Editor
El triunfo no siempre es fácil de distinguir. Fácil es notar la victoria del Barcelona, la de Alberto Contador, la de Djokovic y hasta la más casera de la Liga en el campeonato nacional.
Basta echar un vistazo al marcador o al periódico. Otras victorias, sin embargo, se esconden. Hay triunfo al vencer el ego. Recuerdo aquella de Mauricio Montero, cuando en sus años de jugador, derrotado por Saprissa en la final, dio la cara y se colgó la medalla, como muchos no hacen ausentándose de premiaciones por orgullo o dolor. Quien fuera tan ganador que hasta cuando pierde gana.
Hoy se equivocó la Unafut, sin reconocimiento para liguista alguno, pero los manudos, justos campeones, con Montero entre el cuerpo técnico, dejaron ir la ocasión de una victoria mejor: presentarse con hidalguía, seguros de ser los mejores.

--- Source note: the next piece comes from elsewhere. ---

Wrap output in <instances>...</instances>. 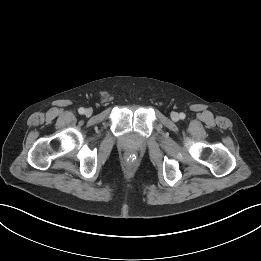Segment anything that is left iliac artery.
I'll use <instances>...</instances> for the list:
<instances>
[{"instance_id":"1","label":"left iliac artery","mask_w":261,"mask_h":261,"mask_svg":"<svg viewBox=\"0 0 261 261\" xmlns=\"http://www.w3.org/2000/svg\"><path fill=\"white\" fill-rule=\"evenodd\" d=\"M179 117H180V119H185L186 116L184 113H180Z\"/></svg>"}]
</instances>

En un mundo que muchos parten en dos –éxito y fracaso, blanco y negro, ricos y pobres– hay derrotas que son hazañas ignoradas.

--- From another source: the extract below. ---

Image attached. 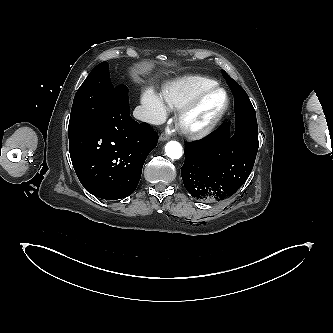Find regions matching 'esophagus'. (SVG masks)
Wrapping results in <instances>:
<instances>
[{"mask_svg":"<svg viewBox=\"0 0 333 333\" xmlns=\"http://www.w3.org/2000/svg\"><path fill=\"white\" fill-rule=\"evenodd\" d=\"M169 136L167 135V134H165V133H162L160 136H159V140L160 141H167V140H169Z\"/></svg>","mask_w":333,"mask_h":333,"instance_id":"34e87169","label":"esophagus"}]
</instances>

Los más de 7.000 metros de Gineth Soto en su esfuerzo por alcanzar la cumbre del Everest, donde muchos desfallecen, tiemblan, respiran con dificultad, se congelan, pierden dedos o la vida, son más que un segundo intento fallido. Quien fuera tan “perdedor” como ella.
Las pequeñas victorias, dignas de festejar, están en lo simple, en el reencuentro con la pelota, la piscina, la raqueta, la bicicleta o las tenis que esperaban pacientes.
Hay un triunfo en las sensaciones recuperadas, en las ganas de un paso más, en el disfrute del pensamiento, el sentimiento que se convierte en sudor. Quien fuera tan ganador para encontrar victorias entre pecho y espalda, tan ganador como vos (permítame quitarle el usted, al menos en este párrafo, a quien sienta que le pertenece).